В тревожном ожидании ей хочется с кем-то поговорить.
— Я решил пройти пешком всю Америку, — отвечает хиппи. — Я буду ходить всю оставшуюся жизнь. Если мне повезет и моя жизнь окажется долгой, то я смогу увидеть очень многое… А если не повезет, то совсем немного… Ходить… Это все равно что коснуться вечности…
— Вы — католик? — спрашивает она, чувствуя, что холодеет от ужаса… «Если Стив не придет…»
— Нет, — отвечает хиппи. — Я не имею к этому никакого отношения. У меня прямой контакт с Богом-отцом; мне не нужны посредники… Не надо так пугаться… Мисс…
Она еле сдерживает слезы. На площадку валом валит народ. Люди обходят стороной эту странную парочку молодых людей, один из которых ест кусок хлеба.
— У меня есть и вода…
— Я не хочу пить…
— Позднее, — говорит молодой человек, — вы почувствуете, что у вас обгорело на солнце лицо… Пересядьте в тень. Ну-ка, вставайте.
Анук встает. Хиппи поднимает ее чемодан, проходит вперед по площадке и ставит его в тени за колонной.

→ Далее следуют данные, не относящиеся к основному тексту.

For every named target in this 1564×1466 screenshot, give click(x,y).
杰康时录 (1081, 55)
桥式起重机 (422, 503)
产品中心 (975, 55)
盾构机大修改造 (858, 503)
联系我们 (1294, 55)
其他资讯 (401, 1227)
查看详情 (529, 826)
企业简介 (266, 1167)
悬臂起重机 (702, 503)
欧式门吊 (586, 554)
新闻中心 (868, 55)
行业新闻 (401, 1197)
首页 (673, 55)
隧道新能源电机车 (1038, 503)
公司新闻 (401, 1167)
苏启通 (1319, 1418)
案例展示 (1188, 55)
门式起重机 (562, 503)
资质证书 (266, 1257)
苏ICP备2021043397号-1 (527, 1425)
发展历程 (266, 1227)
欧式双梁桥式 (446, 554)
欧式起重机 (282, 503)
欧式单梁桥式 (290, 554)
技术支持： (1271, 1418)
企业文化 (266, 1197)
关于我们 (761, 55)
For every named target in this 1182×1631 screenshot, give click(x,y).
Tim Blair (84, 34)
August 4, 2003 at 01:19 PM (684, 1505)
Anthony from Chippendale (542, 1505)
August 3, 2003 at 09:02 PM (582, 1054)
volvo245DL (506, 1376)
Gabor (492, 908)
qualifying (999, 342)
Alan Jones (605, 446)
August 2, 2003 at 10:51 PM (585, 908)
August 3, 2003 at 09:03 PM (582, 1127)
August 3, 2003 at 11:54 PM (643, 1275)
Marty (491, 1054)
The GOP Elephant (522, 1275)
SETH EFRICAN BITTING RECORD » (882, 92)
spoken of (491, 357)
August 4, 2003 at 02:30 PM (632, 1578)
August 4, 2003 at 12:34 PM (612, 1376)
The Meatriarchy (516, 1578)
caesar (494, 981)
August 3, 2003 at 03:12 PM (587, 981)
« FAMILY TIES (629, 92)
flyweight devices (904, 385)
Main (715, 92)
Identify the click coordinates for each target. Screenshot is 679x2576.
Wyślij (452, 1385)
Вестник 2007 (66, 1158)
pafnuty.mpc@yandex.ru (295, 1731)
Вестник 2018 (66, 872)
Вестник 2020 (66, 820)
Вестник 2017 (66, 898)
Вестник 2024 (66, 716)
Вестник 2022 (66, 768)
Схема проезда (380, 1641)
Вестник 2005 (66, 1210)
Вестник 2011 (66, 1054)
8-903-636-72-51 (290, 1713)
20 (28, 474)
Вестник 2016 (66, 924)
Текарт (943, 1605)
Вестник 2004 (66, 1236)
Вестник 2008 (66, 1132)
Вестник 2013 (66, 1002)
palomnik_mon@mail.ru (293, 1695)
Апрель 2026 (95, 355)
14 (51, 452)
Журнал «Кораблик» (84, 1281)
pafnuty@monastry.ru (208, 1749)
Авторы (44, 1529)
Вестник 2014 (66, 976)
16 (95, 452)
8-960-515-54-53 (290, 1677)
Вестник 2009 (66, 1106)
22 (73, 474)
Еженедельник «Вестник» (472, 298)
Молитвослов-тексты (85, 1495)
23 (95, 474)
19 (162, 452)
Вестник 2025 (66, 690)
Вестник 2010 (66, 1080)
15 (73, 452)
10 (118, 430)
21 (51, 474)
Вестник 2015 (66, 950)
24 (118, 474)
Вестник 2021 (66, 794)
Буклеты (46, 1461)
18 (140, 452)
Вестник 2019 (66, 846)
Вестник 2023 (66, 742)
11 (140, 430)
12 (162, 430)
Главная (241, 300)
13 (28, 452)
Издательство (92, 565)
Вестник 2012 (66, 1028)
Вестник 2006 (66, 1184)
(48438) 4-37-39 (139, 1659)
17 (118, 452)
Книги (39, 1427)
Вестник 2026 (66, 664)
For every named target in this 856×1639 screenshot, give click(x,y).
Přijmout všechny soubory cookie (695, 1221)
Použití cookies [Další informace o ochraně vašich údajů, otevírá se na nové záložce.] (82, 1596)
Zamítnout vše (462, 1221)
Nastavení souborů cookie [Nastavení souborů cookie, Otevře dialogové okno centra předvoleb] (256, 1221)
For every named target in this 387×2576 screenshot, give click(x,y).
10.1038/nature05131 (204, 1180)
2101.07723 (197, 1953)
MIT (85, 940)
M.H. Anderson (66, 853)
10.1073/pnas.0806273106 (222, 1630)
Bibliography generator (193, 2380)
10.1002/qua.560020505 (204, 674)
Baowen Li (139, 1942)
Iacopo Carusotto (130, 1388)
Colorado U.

— Когда солнце повернет, надо будет передвинуться…
У Анук стучат зубы.
На хиппи надеты легкие холщовые брюки. Ворот его рубашки распахнут на груди. Он отпивает глоток из дорожной фляги, которую вынул из своего рюкзачка.
— Не хотите?
— Нет, — отвечает Анук.
Она не может сдержать слезы. Они тихонько стекают по ее щекам на подбородок, а затем капают на блузку.
Хиппи протягивает ей носовой платок.
Она смотрит на клочок белой ткани. У этого нищего бродяги чистый платок.
— Я не грязный, — говорит он.
— Нет, нет, спасибо. Не надо платка.
— Позднее вы возьмете его…
На площадку все прибывает народ. Здесь устанавливается вечное движение толпы, которая поднимается вверх по лестнице, и толпы, которая спускается по этой же лестнице вниз.
— Я жду человека, которого люблю, — говорит она.
— Я знаю.
— Откуда вы это знаете?
— Это видно.
Она встает и начинает спускаться по белым мраморным ступенькам. Она считает ступеньки. От первой до двадцать третьей. Площадка. Еще ближе к обсаженной деревьями улице, к киоскам, к уличному регулировщику, помогающему людям пройти через дорогу. Одна… две… три… И вновь: одна… две… три… И наконец, она внизу.
— Простите, простите, простите! — слышится со всех сторон на всех языках.
Вежливые туристы то и дело толкают странную молодую женщину, бредущую с потерянным видом и залитым слезами лицом. Похоже, что она ищет кого-то в толпе, бежит то влево, то вправо, бросается к автобусам, чудом не попав под машину…
— Простите, я жду одного человека…
Наверху, сидя у подножия колонны рядом с чемоданом Анук, хиппи грызет яблоко. Надо бы подняться на площадку. Сверху легче наблюдать за прибывающими людьми. Подъем. Белый мрамор. Одна, вторая, третья, четвертая, пятая, шестая, седьмая… Вначале всего восемь мраморных ступенек. Стив.